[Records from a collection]

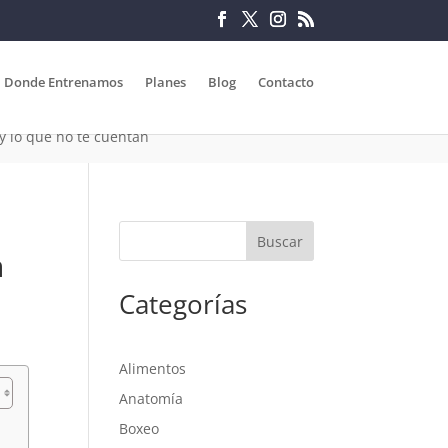
Donde Entrenamos
Planes
Blog
Contacto
y lo que no te cuentan
n
Categorías
Alimentos
Anatomía
Boxeo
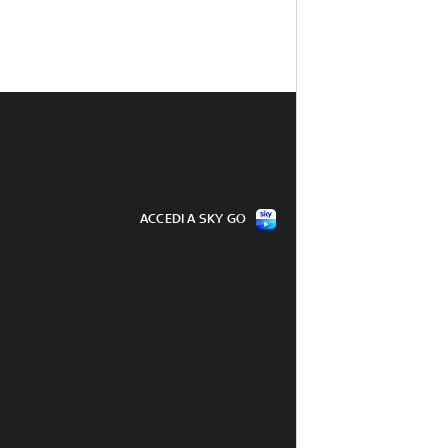
ACCEDI A SKY GO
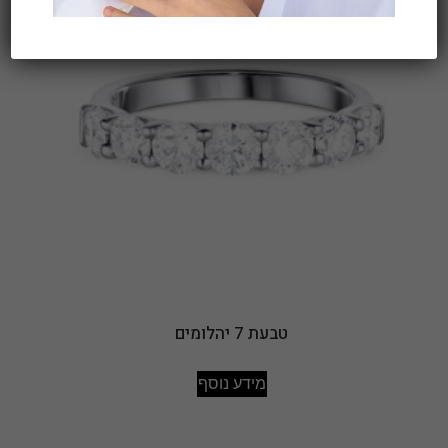
טבעת 7 יהלומים
מידע נוסף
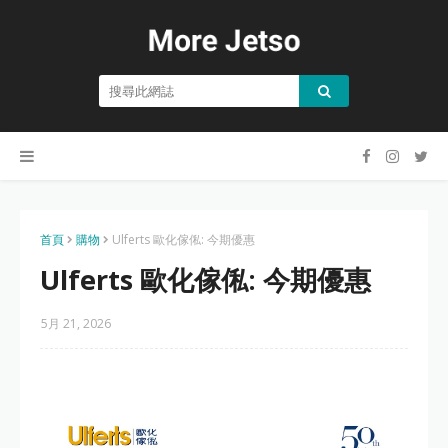
首頁
購物
Ulferts 歐化傢俬: 今期優惠
Ulferts 歐化傢俬: 今期優惠
5月 21, 2026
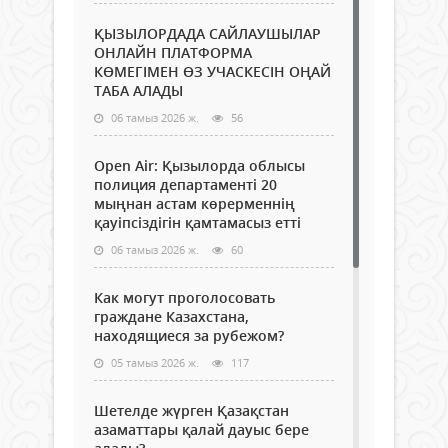
ҚЫЗЫЛОРДАДА САЙЛАУШЫЛАР
ОНЛАЙН ПЛАТФОРМА
КӨМЕГІМЕН ӨЗ УЧАСКЕСІН ОҢАЙ
ТАБА АЛАДЫ
06 тамыз 2026 ж.
56
Open Air: Қызылорда облысы
полиция департаменті 20
мыңнан астам көрерменнің
қауіпсіздігін қамтамасыз етті
06 тамыз 2026 ж.
60
Как могут проголосовать
граждане Казахстана,
находящиеся за рубежом?
05 тамыз 2026 ж.
117
Шетелде жүрген Қазақстан
азаматтары қалай дауыс бере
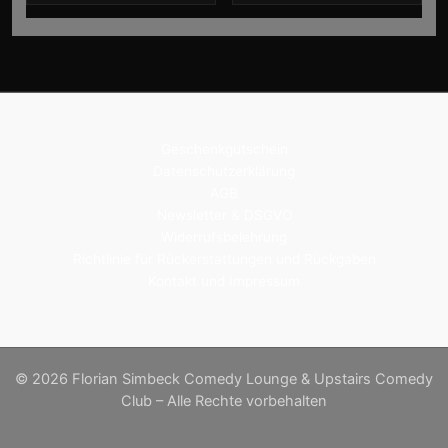
Geschenkgutschein
Datenschutzerklärung
AGB
Newsletter & DSGVO
Widerrufsbelehrung
Richtlinie für Rückerstattungen und Rückgaben
Kontakt und Impressum
© 2026 Florian Simbeck Comedy Lounge & Upstairs Comedy
Club – Alle Rechte vorbehalten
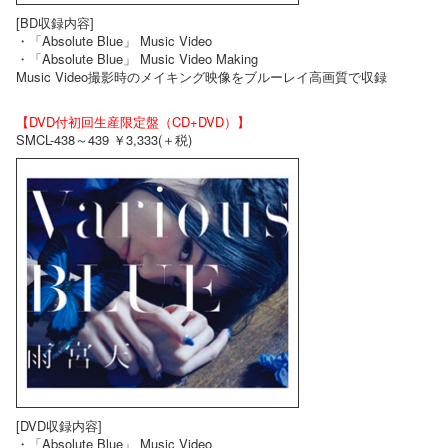
[BD収録内容]
・「Absolute Blue」 Music Video
・「Absolute Blue」 Music Video Making
Music Video撮影時のメイキング映像をブルーレイ高画質で収録
【DVD付初回生産限定盤（CD+DVD）】
SMCL-438～439 ￥3,333(＋税)
[DVD収録内容]
・「Absolute Blue」 Music Video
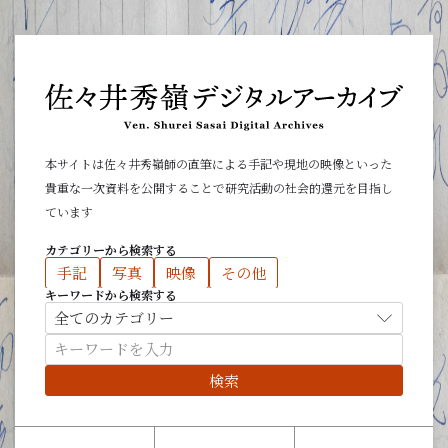
本サイトは佐々井秀嶺師の直筆による手記や現地の映像といった
貴重な一次資料を公開することで研究活動の社会的還元を目指し
ています
カテゴリーから検索する
手記
写真
映像
その他
キーワードから検索する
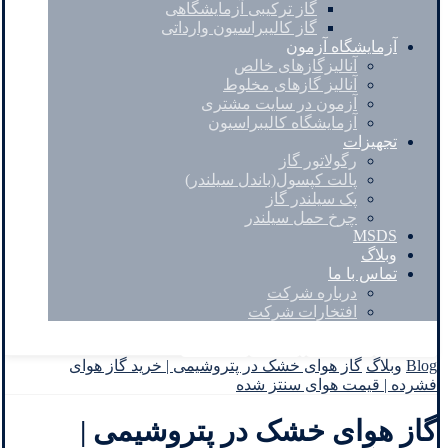
گاز ترکیبی آزمایشگاهی
گاز کالیبراسیون وارداتی
آزمایشگاه آزمون
آنالیزگازهای خالص
آنالیز گازهای مخلوط
آزمون در سایت مشتری
آزمایشگاه کالیبراسیون
تجهیزات
رگولاتور گاز
پالت کپسول(باندل سیلندر)
پک سیلندر گاز
چرخ حمل سیلندر
MSDS
وبلاگ
تماس با ما
درباره شرکت
افتخارات شرکت
Facebook
Twitter
Instagram
Linkedin
Blog
وبلاگ
گاز هوای خشک در پتروشیمی | خرید گاز هوای
فشرده | قیمت هوای سنتز شده
گاز هوای خشک در پتروشیمی |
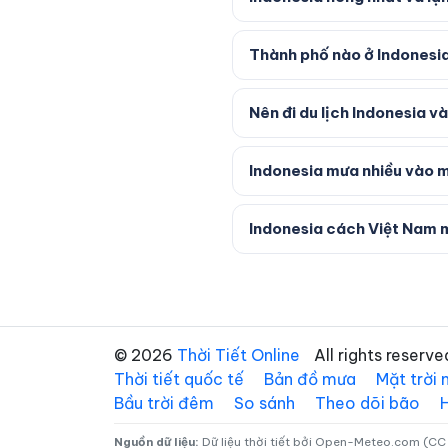
Thành phố nào ở Indonesia
Nên đi du lịch Indonesia 
Indonesia mưa nhiều vào 
Indonesia cách Việt Nam 
© 2026
Thời Tiết Online
All rights reserve
Thời tiết quốc tế
Bản đồ mưa
Mặt trời
Bầu trời đêm
So sánh
Theo dõi bão
Nguồn dữ liệu:
Dữ liệu thời tiết bởi Open-Meteo.com (CC 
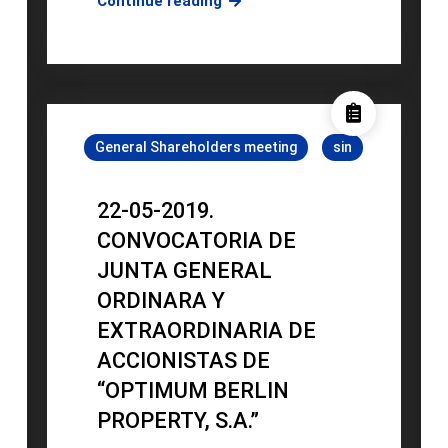
22-
Continue reading
05-
2019.
CONVOCATORIA
DE
JUNTA
General Shareholders meeting
sin
GENERAL
ORDINARA
Y
22-05-2019.
EXTRAORDINARIA
CONVOCATORIA DE
DE
JUNTA GENERAL
ACCIONISTAS
ORDINARA Y
DE
“OPTIMUM
EXTRAORDINARIA DE
BERLIN
ACCIONISTAS DE
PROPERTY
“OPTIMUM BERLIN
TWO,
PROPERTY, S.A.”
S.A.”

*WORK ORDER*. Print the data exactly, from its first line to the line containing "All rights reserve", both included. Omit the pictures.

*SOLUTION BELOW*.
Donde Entrenamos
Planes
Blog
Contacto
y lo que no te cuentan
n
Categorías
Alimentos
Anatomía
Boxeo
ACCEDI A SKY GO
טבעת 7 יהלומים
מידע נוסף
首頁
購物
Ulferts 歐化傢俬: 今期優惠
Ulferts 歐化傢俬: 今期優惠
5月 21, 2026
ҚЫЗЫЛОРДАДА САЙЛАУШЫЛАР
ОНЛАЙН ПЛАТФОРМА
КӨМЕГІМЕН ӨЗ УЧАСКЕСІН ОҢАЙ
ТАБА АЛАДЫ
06 тамыз 2026 ж.
56
Open Air: Қызылорда облысы
полиция департаменті 20
мыңнан астам көрерменнің
қауіпсіздігін қамтамасыз етті
06 тамыз 2026 ж.
60
Как могут проголосовать
граждане Казахстана,
находящиеся за рубежом?
05 тамыз 2026 ж.
117
Шетелде жүрген Қазақстан
азаматтары қалай дауыс бере
Geschenkgutschein
Datenschutzerklärung
AGB
Newsletter & DSGVO
Widerrufsbelehrung
Richtlinie für Rückerstattungen und Rückgaben
Kontakt und Impressum
© 2026 Florian Simbeck Comedy Lounge & Upstairs Comedy
Club – Alle Rechte vorbehalten
[BD収録内容]
・「Absolute Blue」 Music Video
・「Absolute Blue」 Music Video Making
Music Video撮影時のメイキング映像をブルーレイ高画質で収録
【DVD付初回生産限定盤（CD+DVD）】
SMCL-438～439 ￥3,333(＋税)
[DVD収録内容]
・「Absolute Blue」 Music Video
本サイトは佐々井秀嶺師の直筆による手記や現地の映像といった
貴重な一次資料を公開することで研究活動の社会的還元を目指し
ています
カテゴリーから検索する
手記
写真
映像
その他
キーワードから検索する
گاز ترکیبی آزمایشگاهی
گاز کالیبراسیون وارداتی
آزمایشگاه آزمون
آنالیزگازهای خالص
آنالیز گازهای مخلوط
آزمون در سایت مشتری
آزمایشگاه کالیبراسیون
تجهیزات
رگولاتور گاز
پالت کپسول(باندل سیلندر)
پک سیلندر گاز
چرخ حمل سیلندر
MSDS
وبلاگ
تماس با ما
درباره شرکت
افتخارات شرکت
Facebook
Twitter
Instagram
Linkedin
Blog
وبلاگ
گاز هوای خشک در پتروشیمی | خرید گاز هوای
فشرده | قیمت هوای سنتز شده
گاز هوای خشک در پتروشیمی |
Thành phố nào ở Indonesia
Nên đi du lịch Indonesia 
Indonesia mưa nhiều vào 
Indonesia cách Việt Nam 
© 2026
Thời Tiết Online
All rights reserve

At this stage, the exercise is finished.